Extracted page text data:
Start of Block

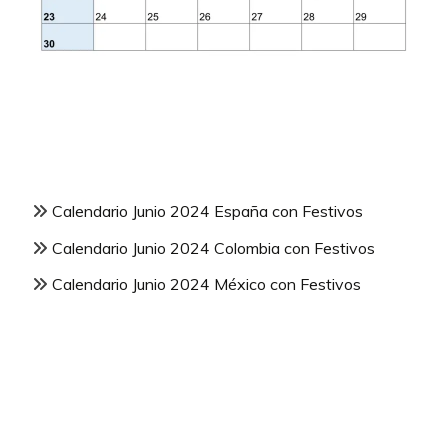
Calendario Junio 2024 España con Festivos
Calendario Junio 2024 Colombia con Festivos
Calendario Junio 2024 México con Festivos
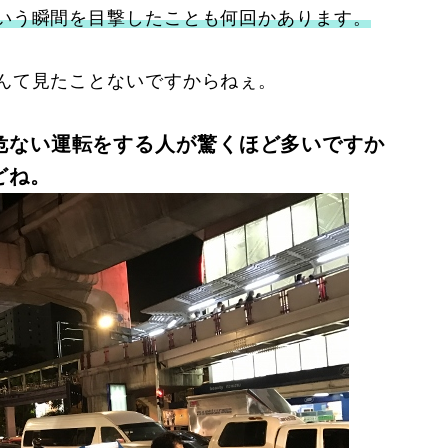
いう瞬間を目撃したことも何回かあります。
んて見たことないですからねぇ。
危ない運転をする人が驚くほど多いですか
どね。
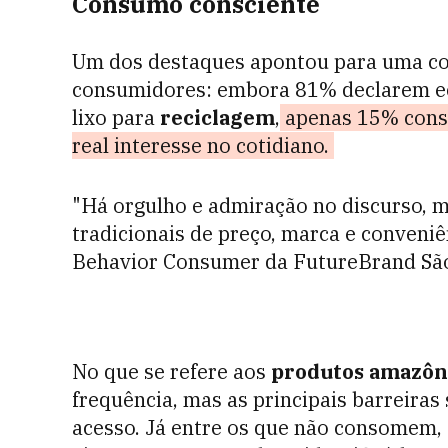
Consumo consciente
Um dos destaques apontou para uma c
consumidores: embora 81% declarem 
lixo para
reciclagem
,
apenas 15% cons
real interesse no cotidiano.
"Há orgulho e admiração no discurso, 
tradicionais de preço, marca e conveniê
Behavior Consumer da FutureBrand São
No que se refere aos
produtos amazôn
frequência, mas as principais barreiras
acesso. Já entre os que não consomem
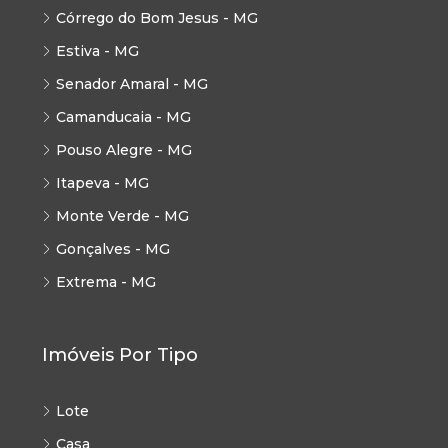
Córrego do Bom Jesus - MG
Estiva - MG
Senador Amaral - MG
Camanducaia - MG
Pouso Alegre - MG
Itapeva - MG
Monte Verde - MG
Gonçalves - MG
Extrema - MG
Imóveis Por Tipo
Lote
Casa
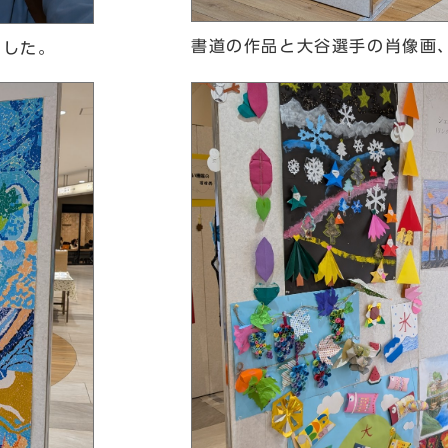
書道の作品と大谷選手の肖像画
ました。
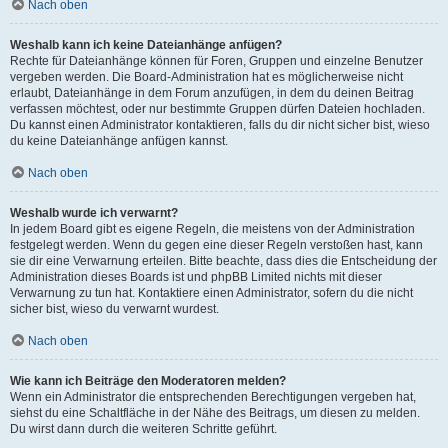
Nach oben
Weshalb kann ich keine Dateianhänge anfügen?
Rechte für Dateianhänge können für Foren, Gruppen und einzelne Benutzer
vergeben werden. Die Board-Administration hat es möglicherweise nicht
erlaubt, Dateianhänge in dem Forum anzufügen, in dem du deinen Beitrag
verfassen möchtest, oder nur bestimmte Gruppen dürfen Dateien hochladen.
Du kannst einen Administrator kontaktieren, falls du dir nicht sicher bist, wieso
du keine Dateianhänge anfügen kannst.
Nach oben
Weshalb wurde ich verwarnt?
In jedem Board gibt es eigene Regeln, die meistens von der Administration
festgelegt werden. Wenn du gegen eine dieser Regeln verstoßen hast, kann
sie dir eine Verwarnung erteilen. Bitte beachte, dass dies die Entscheidung der
Administration dieses Boards ist und phpBB Limited nichts mit dieser
Verwarnung zu tun hat. Kontaktiere einen Administrator, sofern du die nicht
sicher bist, wieso du verwarnt wurdest.
Nach oben
Wie kann ich Beiträge den Moderatoren melden?
Wenn ein Administrator die entsprechenden Berechtigungen vergeben hat,
siehst du eine Schaltfläche in der Nähe des Beitrags, um diesen zu melden.
Du wirst dann durch die weiteren Schritte geführt.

End of Block

PROBLEM
Pull out every line above that holds the word "Administrator".

TASK ANSWER
Du kannst einen Administrator kontaktieren, falls du dir nicht sicher bist, wieso
Verwarnung zu tun hat. Kontaktiere einen Administrator, sofern du die nicht
Wenn ein Administrator die entsprechenden Berechtigungen vergeben hat,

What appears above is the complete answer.